“La rivoluzione industriale 4.0 è l’occasione per far compiere a tutta la nostra manifattura un deciso salto di qualità, a patto che esalti i punti di forza e la complessità espressa da artigiani e piccole imprese e non si riduca all’applicazione indiscriminata di standard definiti altrove e per sistemi produttivi completamente diversi da quelli italiani”. E’ l’indicazione espressa da Cesare Fumagalli, il segretario generale di Confartigianato, intervenuto oggi ad un’audizione alla Commissione Attività Produttive della Camera nell’ambito dell’indagine conoscitiva sulla rivoluzione industriale 4.0.

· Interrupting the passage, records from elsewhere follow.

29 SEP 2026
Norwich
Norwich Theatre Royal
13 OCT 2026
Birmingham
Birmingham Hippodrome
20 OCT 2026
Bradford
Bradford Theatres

Il modello da applicare in Italia, sottolinea Fumagalli, “deve essere aderente alla biodiversità produttiva del nostro Paese in cui prevalgono gli artigiani e le micro e piccole imprese. Quello italiano è un sistema imprenditoriale unico al mondo, in cui il 99,4% delle imprese sono micro e piccole, con meno di 50 addetti, estremamente articolato, ricco di antica tradizione produttiva, ma al tempo stesso fortemente pervaso di creatività e di spinta alla continua innovazione”.
Il sistema delle Mpmi (micro-piccole-medie imprese) artigiane, rileva il segretario generale di Confartigianato, “ha ormai da anni ibridato i propri processi produttivi con il mondo dei makers, accostando tecnologie digitali e saper fare artigiano e producendo risultati di grande rilievo. L’incontro tra artigiani e maker disegna uno scenario, assai solido nei numeri e nelle prospettive, di digitalizzazione della manifattura complementare al modello ‘alla tedesca’”.

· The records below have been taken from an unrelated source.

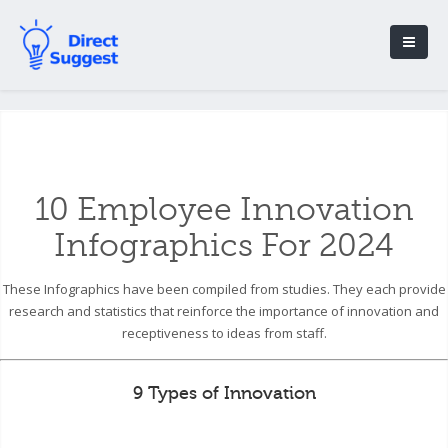
10 Employee Innovation
Infographics For 2024
These Infographics have been compiled from studies. They each provide
research and statistics that reinforce the importance of innovation and
receptiveness to ideas from staff.
9 Types of Innovation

A giudizio di Confartigianato, la via italiana alla manifattura digitale passa dall’investimento sulle competenze e sulla riqualificazione del capitale umano non come problema ma come opportunità; dal riconoscimento, anche in termini di politiche pubbliche, dell’innovazione basata sulla sperimentazione creativa e l’innovazione incrementale; dal sostegno ai processi di innovazione aperta e non gerarchica e di produzione collaborativa; dallo sviluppo di strumenti per l’intermediazione intelligente fra saper fare e innovazione, ossia fra artigiani nuovi e tradizionali e portatori di nuove soluzioni e di nuove visioni.

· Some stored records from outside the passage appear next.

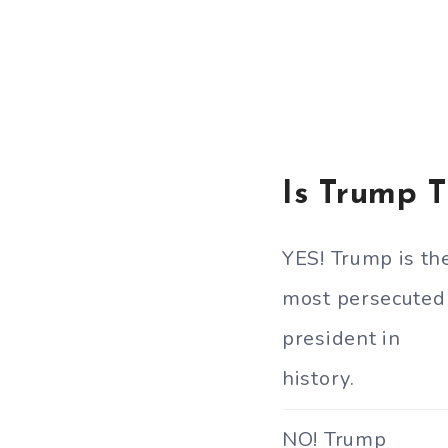
Is Trump 
YES! Trump is th
most persecuted
president in
history.
NO! Trump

Per Cna è invece necessario introdurre agevolazioni fiscali sulle spese relative agli investimenti in tecnologie, strumenti per migliorare una o più fasi del processo produttivo, formazione e costituire un fondo pubblico-privato (che coinvolga anche istituzioni locali, scuole, università, centri di ricerca) per favorire la contaminazione digitale della manifattura e l’innovazione prima di tutto attraverso investimenti in macchinari all’avanguardia.
La strategia dev’essere costruita ponendo al centro dell’attenzione e dell’azione le micro e le piccole imprese. Solo attraverso una spinta forte alla valorizzazione del capitale umano e all’accrescimento delle competenze delle micro e piccole imprese, sostiene la Cna, “sarà, infatti, possibile realizzare una crescita significativa e qualificata del valore aggiunto della produzione italiana”. Contrariamente alla vulgata imperante, peraltro, “le micro e le piccole imprese già riconoscono l’importanza della digitalizzazione”.
Un recente studio della Cna dimostra che il 95% di mPmi utilizza internet come strumento di lavoro. Oltre una micro impresa su quattro (il 26,2%, per la precisione) e più di quattro imprese su dieci sopra i venti addetti (il 44,4%) utilizzano, inoltre, strumenti di fabbricazione digitale.